Ziebarth in essence claims that facts on the ground in the last five laws passed rather than flaws in the laws themselves have dampened the impact of otherwise good laws. I have no reason to doubt that differences in circumstances from state to state will influence speed out of the gate. I however do not share Ziebarth’s preference for ranking charter laws by their adherence to a model bill when it is possible to judge them by their results, like the Brookings Institute did in this map:
This map measures the percentage of students by state who have access to a charter school in their zip code. It’s not a perfect measure- after all some zip codes have multiple charter schools. Perhaps the measure could be improved upon. When however you see states with near zero percentages on this map near the top of a ranking list, something seems out of sorts with the rankings. Yes circumstances can influence how well you come out of the gate, five new laws in a row failing to produce many schools isn’t a fluke, it looks more like a pattern.
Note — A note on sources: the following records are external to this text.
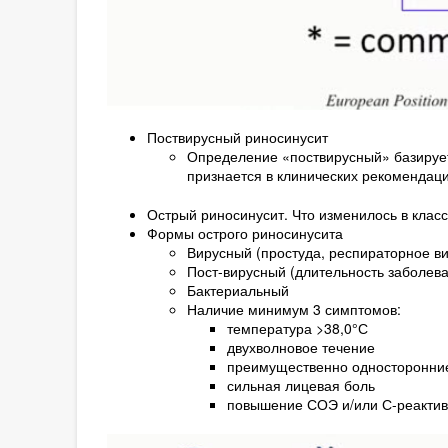
Поствирусный риносинусит
Определение «поствирусный» базируетс
признается в клинических рекоменда
Острый риносинусит. Что изменилось в клас
Формы острого риносинусита
Вирусный (простуда, респираторное в
Пост-вирусный (длительность заболева
Бактериальный
Наличие минимум 3 симптомов:
температура >38,0°С
двухволновое течение
преимущественно односторонн
сильная лицевая боль
повышение СОЭ и/или С-реактив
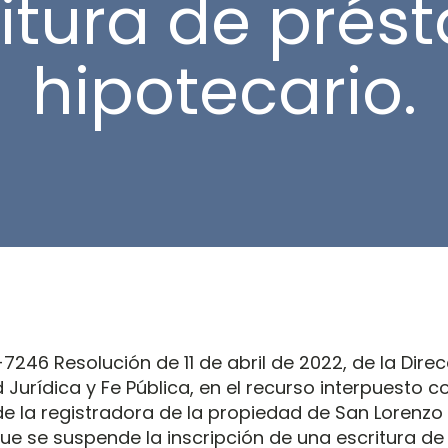
ritura de prés
hipotecario.
246 Resolución de 11 de abril de 2022, de la Dire
Jurídica y Fe Pública, en el recurso interpuesto co
de la registradora de la propiedad de San Lorenzo 
a que se suspende la inscripción de una escritura 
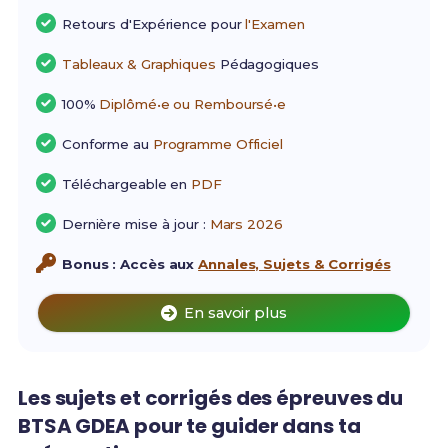
Retours d'Expérience pour
l'Examen
Tableaux & Graphiques
Pédagogiques
100%
Diplômé•e ou Remboursé•e
Conforme au
Programme Officiel
Téléchargeable en
PDF
Dernière mise à jour :
Mars 2026
Bonus : Accès aux
Annales, Sujets & Corrigés
En savoir plus
Les sujets et corrigés des épreuves du
BTSA GDEA pour te guider dans ta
Ziebarth notes that if we don’t include the recent charter bills that have yet to produce many charters, then you get a list like (each state listed along with the % of charter students). This revised list however remains problematic.
|4||District of Columbia||46%|
Ok, so the top rated law (Indiana) only produced charter schools within the zip codes of 19.5% of Indiana students, and enrolls 4% of the student population. The law has been in operation for a long time, but you as yet cannot even get a NAEP score for their schools because of the wee-tiny size of the population. If one is a utilitarian sort, any set of criteria that ranks Indiana as having the top charter school law seems in need of revision.
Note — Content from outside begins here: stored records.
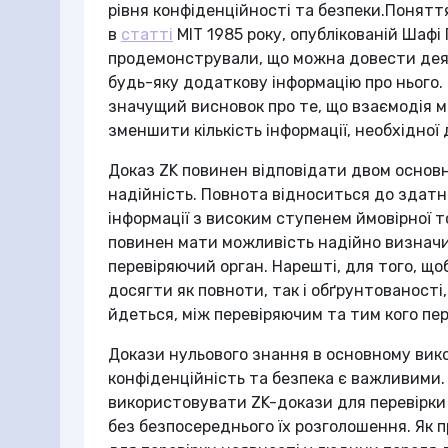
рівня конфіденційності та безпеки.Понятт
в
статті
MIT 1985 року, опублікованій Шафі 
продемонстрували, що можна довести деяк
будь-яку додаткову інформацію про нього
значущий висновок про те, що взаємодія 
зменшити кількість інформації, необхідно
Доказ ZK повинен відповідати двом основн
надійність. Повнота відноситься до здат
інформації з високим ступенем ймовірної 
повинен мати можливість надійно визначит
перевіряючий орган. Нарешті, для того, щ
досягти як повноти, так і обґрунтованості,
йдеться, між перевіряючим та тим кого пе
Докази нульового знання в основному вик
конфіденційність та безпека є важливими.
використовувати ZK-докази для перевірки
без безпосереднього їх розголошення. Як 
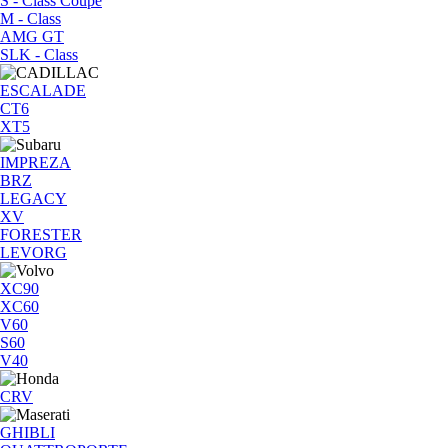
S - Class Coupe
M - Class
AMG GT
SLK - Class
ESCALADE
CT6
XT5
IMPREZA
BRZ
LEGACY
XV
FORESTER
LEVORG
XC90
XC60
V60
S60
V40
CRV
GHIBLI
Minnesota has the oldest of all charter school laws, but only six percent of the kids, and 37.7% of kids having access to a charter in their zip code for a law that passed in 1991. There is a word for that: contained. Minnesota gets a ton of credit for inventing charter schools, but their law doesn’t seem to be doing a whole lot to provide families with opportunities, or producing competitive pressure to shake things up.
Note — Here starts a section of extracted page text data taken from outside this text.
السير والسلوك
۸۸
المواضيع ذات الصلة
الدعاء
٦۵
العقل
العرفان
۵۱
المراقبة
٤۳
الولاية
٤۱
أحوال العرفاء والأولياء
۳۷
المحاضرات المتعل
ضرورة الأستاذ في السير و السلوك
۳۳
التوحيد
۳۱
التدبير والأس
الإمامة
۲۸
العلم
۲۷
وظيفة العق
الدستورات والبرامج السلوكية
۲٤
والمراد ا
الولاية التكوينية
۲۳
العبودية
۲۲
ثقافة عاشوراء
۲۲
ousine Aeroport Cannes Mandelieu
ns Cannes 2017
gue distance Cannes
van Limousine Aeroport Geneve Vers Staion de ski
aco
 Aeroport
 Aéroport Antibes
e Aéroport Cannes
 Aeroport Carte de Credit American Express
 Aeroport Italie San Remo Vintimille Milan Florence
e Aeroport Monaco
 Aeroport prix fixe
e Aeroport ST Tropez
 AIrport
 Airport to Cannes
DC meanwhile has 46% of total kids and 87% of kids have access to a charter school in their zip code. It’s also easy to find evidence of academic success for DC charters. Judging by results, this certainly looks like a much better charter law than Indiana or Minnesota. Ironically, the main reason NAPCS dings the DC charter law in their scoring metric is for a lack of equitable funding. DC charters however seem to be funded at a high enough level to capture 46% of the market, to provide access to 87% of kids, and to produce better results than DCPS. They also receive more generous funding per pupil than most (all?) states. There is no contest between DC and either Indiana or Minnesota in terms of outcomes in my book.
Ok I could go on but I think the horse is dead. We’ve reached the point where it is possible to judge charter sectors by outcomes, rather than by a model bill beauty pageant criteria.
In the end charter school laws either produce seats or they don’t. Laws that fail to produce seats are failures. Laws that produce only a few seats are disappointments. Philanthropists should carefully reexamine their grant metrics to guard against the possibility that they have created a powerful incentive for groups to seek the passage of charter laws regardless of whether they ever produce many charter seats. I haven’t seen grant agreements, but I have watched as the last five laws failed to produce many schools. We are supposed to be creating meaningful opportunity for kids rather than merely colored maps.